Ama ben tatmin olmam bi kere, nerdeeee? Beynimde zilyon tane düşünce dönüyo ki, adını da hatırlıyım. Sonra hatırladım ama size süprüz olsun.
Mutluluk ve gururun harmanlanmış haliyle İstiklal Cadde'sinde tepinirkene, azalarak bu mevzu da bitti. Taa kiiii...
Telefonda annemle konuşuyordum. Bir ayakkabıcının önünde dikilmiş gelen geçeni izliyorduk ve onu gördük. Kirli sakalları, göbüşü ve yanında iki tanımadık insanla öyle geziniyordu.

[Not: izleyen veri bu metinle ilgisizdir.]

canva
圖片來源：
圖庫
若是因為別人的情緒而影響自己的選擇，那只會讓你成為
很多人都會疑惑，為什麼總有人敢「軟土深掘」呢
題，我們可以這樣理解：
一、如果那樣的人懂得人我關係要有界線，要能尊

Yav biz bugün Uğur Gürsoy'u (bkz resimdeki insan) gördük! Şaka gibi ama gördük yani. Telefonla konuşmasam (off poff anne) peşine takılırdık, nitekim takıldık da, ama kaybetmiştik. Ama gördük yani!
İlk tepkim ve Fermium:
-Eneee Uğur Gürsoy!
-Hey hö nerde?
-Bak bak geçiyooo, geçti. Hıhı evet anne. Uğur Gürsoy'u gördük ya! 7'de dönerim, hıhı evet..
Ondan sonrasını periyotlar halinde delirerek geçirdim.
-Ellem yereppim bugünleri de mi göreceedik. Uğur Gürsoy göbeğini kaşırken, esnerken felan bildiğin izledik adamı!
İşin ilginci, o çok merak ettiğimiz çocuğun adının da Fırat olmasıydı.
Ayh, beni de böyle kudurttun ya
ilahi Uğur Gürsoy...
9 Ekim 2008 Perşembe
Enee.. Okul başladı.
Aslında bir şeyler incelemeye meraklı bir insanım ama o da yok. Sinema desen son gittiğim film Zohan. Oyun desen hala çıkmadı bir şey, çıktılar mı da günde 36 oyun çıkıyor, hangi birini yazayım. Müzik desen, ee, diğer yazarlarımız oldukça tecrübeliler müzik konusunda, bol bol yazıyorlar. Bana inceleyecek bir şey kalmadı, görüyor musunuz ? İlk paragrafı hallettim belki ama yazı başlığından oldukça farklı yönlere akıp gidiyor. Ben size bir kaç parça önereyim bari, yazı da noktalanır böylelikle.
Tool - The Grudge
Iggy Pop - I Wanna Be Your Dog
The Killers - When You Were Young
Bad Religion - Infected
Black Sabbath - Heaven and Hell
Typo yapmış olabilirim, mazur görünüz. Ayrıca 4 değil de 5 şarkı önererek bir yasayı çiğnediğimi varsayıyorum, lütfen siz de öyle varsayın diğer yazar arkadaşlarım.Sağlıcakla kalın.
Dip not : Yazıyı bitirirken aklıma incelenecek bir şeyler geldi, her pazartesi sabahın köründe kalkıp 5 tane diziyi indirip en kısa zamanda izlemeye çalışan bendenizin bunu yazının sonunda hatırlaması ne acı. Başlığı silip yerine Heroes, Prison Break vs. koyup ve tüm yazıyı da silip yeniden yazmak çok faydalı olabilirdi. Ama odur ki yemek vakti geldi ve yeni bir yazı yazmam için 15 saat uyumam, okula gitmem, Tropic Thunder'ı izlemem ve bir adet OGZ buluşmasına katılmam gerekmekte( sayfayı kapamayacak kadar üşengeçseniz siz de benim gibi, pazar günü sabah saatlerinde şöyle bir f5 atınız).